Methods of intervention or treatment are measurable for research and applicable to the functional problems presented by a diagnosis of cerebral palsy. Once a specific research question has been formulated, systematic recordings of appropriate data can be gathered over time to accumulate data for a viable study. There is value in longitudinal reporting of a single case or a small group of individuals who have some characteristics in common because this aids our understanding of what we need to prevent in the young child to permit optimal function later. (See Chapters 8 and 10 for suggestions of impairment and disability measurements to be used as objective measures for functional outcome studies and record keeping.) Clinicians have a difficult time putting into words exactly what takes place during intervention, which further complicates research investigation into the efficacy of treatment. Descriptive analysis of treatment is essential to document and begin to understand what a therapist does during a therapy session. Understanding what takes place in therapy will help identify questions that could be investigated more closely.

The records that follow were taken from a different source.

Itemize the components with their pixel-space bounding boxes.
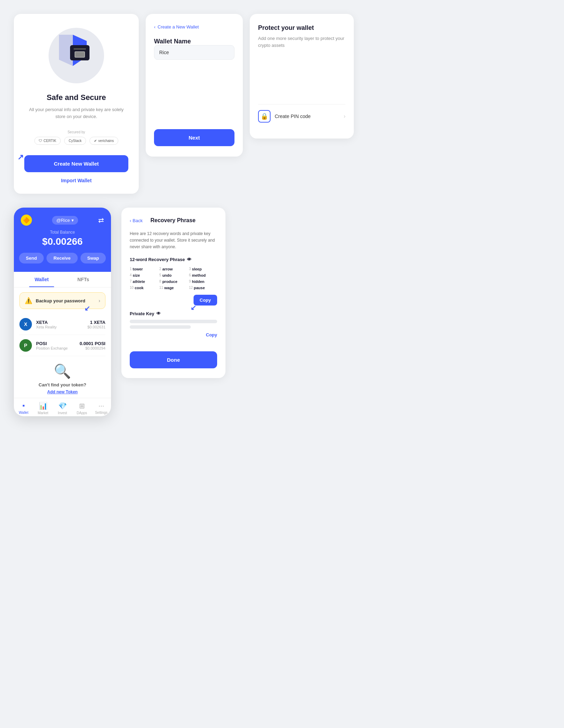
phrase-section-label: 12-word Recovery Phrase 👁: [130, 257, 217, 262]
xeta-name: Xeta Reality: [36, 325, 83, 329]
private-key-section: Private Key 👁 Copy: [130, 311, 217, 337]
wallet-nav-icon: ▪: [22, 402, 25, 410]
recovery-description: Here are 12 recovery words and private k…: [130, 231, 217, 251]
posi-usd: $0.0000294: [80, 346, 105, 350]
import-wallet-button[interactable]: Import Wallet: [61, 178, 92, 183]
wallet-name-label: Wallet Name: [154, 38, 191, 45]
nav-settings-label: Settings: [95, 411, 108, 415]
search-large-icon: 🔍: [54, 363, 71, 379]
phrase-word-9: 9 hidden: [189, 279, 217, 284]
backup-banner[interactable]: ⚠️ Backup your password ›: [19, 292, 105, 309]
card-recovery-phrase: ‹ Back Recovery Phrase Here are 12 recov…: [121, 208, 225, 378]
xeta-info: XETA Xeta Reality: [36, 320, 83, 329]
app-nav: ▪ Wallet 📊 Market 💎 Invest ⊞ DApps ··· S…: [14, 398, 111, 416]
scan-icon[interactable]: ⇄: [98, 216, 104, 224]
protect-description: Add one more security layer to protect y…: [258, 35, 345, 49]
add-token-link[interactable]: Add new Token: [47, 390, 78, 394]
back-navigation[interactable]: ‹ Create a New Wallet: [154, 24, 234, 30]
wallet-name-input[interactable]: [154, 45, 234, 60]
card-protect-wallet: Protect your wallet Add one more securit…: [250, 14, 354, 139]
nav-wallet-label: Wallet: [19, 411, 28, 415]
account-name: @Rice: [56, 218, 70, 223]
dapps-nav-icon: ⊞: [79, 402, 85, 410]
settings-nav-icon: ···: [99, 402, 104, 410]
backup-text: Backup your password: [36, 298, 95, 303]
receive-button[interactable]: Receive: [46, 253, 77, 263]
nav-invest[interactable]: 💎 Invest: [53, 402, 72, 415]
tab-nfts[interactable]: NFTs: [62, 272, 104, 287]
phrase-word-4: 4 size: [130, 273, 158, 277]
mobile-wallet-app: 🔶 @Rice ▾ ⇄ Total Balance $0.00266 Send …: [14, 208, 111, 416]
phrase-word-10: 10 cook: [130, 286, 158, 290]
done-button[interactable]: Done: [130, 351, 217, 368]
market-nav-icon: 📊: [39, 402, 48, 410]
copy-phrase-button[interactable]: Copy: [194, 295, 217, 306]
invest-nav-icon: 💎: [58, 402, 67, 410]
certik-badge: 🛡 CERTIK: [34, 137, 61, 145]
phrase-word-1: 1 tower: [130, 267, 158, 271]
certik-label: CERTIK: [44, 139, 57, 143]
total-balance-amount: $0.00266: [21, 236, 104, 247]
nav-wallet[interactable]: ▪ Wallet: [14, 402, 33, 415]
phrase-word-12: 12 pause: [189, 286, 217, 290]
phrase-label-text: 12-word Recovery Phrase: [130, 257, 185, 262]
token-item-xeta[interactable]: X XETA Xeta Reality 1 XETA $0.002631: [19, 314, 105, 335]
wallet-card-illustration: [70, 45, 89, 60]
card-create-wallet: ‹ Create a New Wallet Wallet Name Next: [146, 14, 243, 157]
secured-by-label: Secured by: [68, 130, 85, 134]
copy-private-key-button[interactable]: Copy: [206, 332, 217, 337]
private-key-copy-section: Copy: [130, 332, 217, 337]
private-key-label-text: Private Key: [130, 311, 154, 316]
posi-symbol: POSI: [36, 341, 76, 346]
xeta-icon: X: [19, 318, 32, 330]
posi-amounts: 0.0001 POSI $0.0000294: [80, 341, 105, 350]
recovery-back-button[interactable]: ‹ Back: [130, 218, 143, 223]
account-selector[interactable]: @Rice ▾: [52, 216, 78, 225]
total-balance-label: Total Balance: [21, 230, 104, 235]
phrase-word-6: 6 method: [189, 273, 217, 277]
token-item-posi[interactable]: P POSI Position Exchange 0.0001 POSI $0.…: [19, 335, 105, 356]
recovery-nav: ‹ Back Recovery Phrase: [130, 217, 217, 224]
posi-icon: P: [19, 339, 32, 352]
xeta-amounts: 1 XETA $0.002631: [87, 320, 105, 329]
eye-icon[interactable]: 👁: [187, 257, 191, 262]
swap-button[interactable]: Swap: [80, 253, 106, 263]
phrase-word-8: 8 produce: [159, 279, 187, 284]
nav-settings[interactable]: ··· Settings: [92, 402, 111, 415]
nav-invest-label: Invest: [58, 411, 67, 415]
create-wallet-arrow-indicator: ↗: [17, 153, 24, 162]
phrase-word-7: 7 athlete: [130, 279, 158, 284]
nav-dapps[interactable]: ⊞ DApps: [72, 402, 92, 415]
app-tabs: Wallet NFTs: [14, 272, 111, 287]
posi-name: Position Exchange: [36, 346, 76, 350]
backup-arrow-indicator: ↙: [84, 304, 90, 312]
nav-market[interactable]: 📊 Market: [33, 402, 53, 415]
safe-description: All your personal info and private key a…: [24, 106, 128, 120]
pin-chevron-icon: ›: [344, 113, 345, 119]
cystack-badge: CyStack: [64, 137, 86, 145]
app-topbar: 🔶 @Rice ▾ ⇄: [21, 215, 104, 226]
eye-icon-private[interactable]: 👁: [156, 311, 161, 316]
app-logo: 🔶: [21, 215, 32, 226]
send-button[interactable]: Send: [19, 253, 44, 263]
token-list: X XETA Xeta Reality 1 XETA $0.002631 P P…: [14, 314, 111, 356]
card-safe: Safe and Secure All your personal info a…: [14, 14, 139, 194]
create-pin-option[interactable]: 🔒 Create PIN code ›: [258, 104, 345, 128]
next-button[interactable]: Next: [154, 129, 234, 146]
app-body: Wallet NFTs ⚠️ Backup your password › ↙ …: [14, 272, 111, 398]
action-buttons: Send Receive Swap: [21, 253, 104, 263]
verichains-label: verichains: [98, 139, 114, 143]
create-new-wallet-button[interactable]: Create New Wallet: [24, 155, 128, 172]
recovery-phrase-grid: 1 tower 2 arrow 3 sleep 4 size 5 undo 6 …: [130, 267, 217, 290]
phrase-word-2: 2 arrow: [159, 267, 187, 271]
private-key-label: Private Key 👁: [130, 311, 217, 316]
protect-title: Protect your wallet: [258, 24, 345, 32]
tab-wallet[interactable]: Wallet: [21, 272, 62, 287]
back-label: Back: [133, 218, 143, 223]
phrase-word-5: 5 undo: [159, 273, 187, 277]
private-key-bar-2: [130, 325, 191, 329]
posi-info: POSI Position Exchange: [36, 341, 76, 350]
pin-lock-icon: 🔒: [258, 110, 271, 123]
account-chevron-icon: ▾: [71, 218, 74, 223]
verichains-icon: ✔: [94, 139, 97, 143]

The way in which therapists learn to view a problem determines, to a large extent, the potential range of solutions available to them. Cerebral palsy is a complex of motor and movement inabilities that cluster about the inadequacy of central nervous system control, visual and soft tissue restrictions, and the amazing ability of the human body to compensate. Therapists need to look critically at developmental processes, qualities of movement, postural adjustments, timing and limitations of movements, and the range of dynamic functional movement. New areas of motor learning and systems and chaos theories offer the researcher novel approaches to the challenge of cerebral palsy and the resultant disorder of posture control and movement learning. Environmental factors may have as much influence as specific central nervous system limitations. Early intervention should be analytical, specific, and based on a theoretical foundation. Posture and movement control begins to change with direct treatment. Analysis of the postural components and movement characteristics of children with cerebral palsy will lead to meaningful research more quickly than will professional reliance on the traditional definitions of the medical condition. Thorough documentation of therapy progress using objective measures is critical for development of more effective intervention strategies in the future (see Chapter 10).
*This chapter is dedicated to Christine Nelson—master clinician, true friend, and mentor. Her gifts as a clinician and artistic eclectic approach to the treatment of children were unmatched and often seemed beyond what one could comprehend. She ever changed those she touched and enlightened all those she taught. Christine will be forever missed and yet her gift of touch will be everlasting and live on in her patients, students, and friends.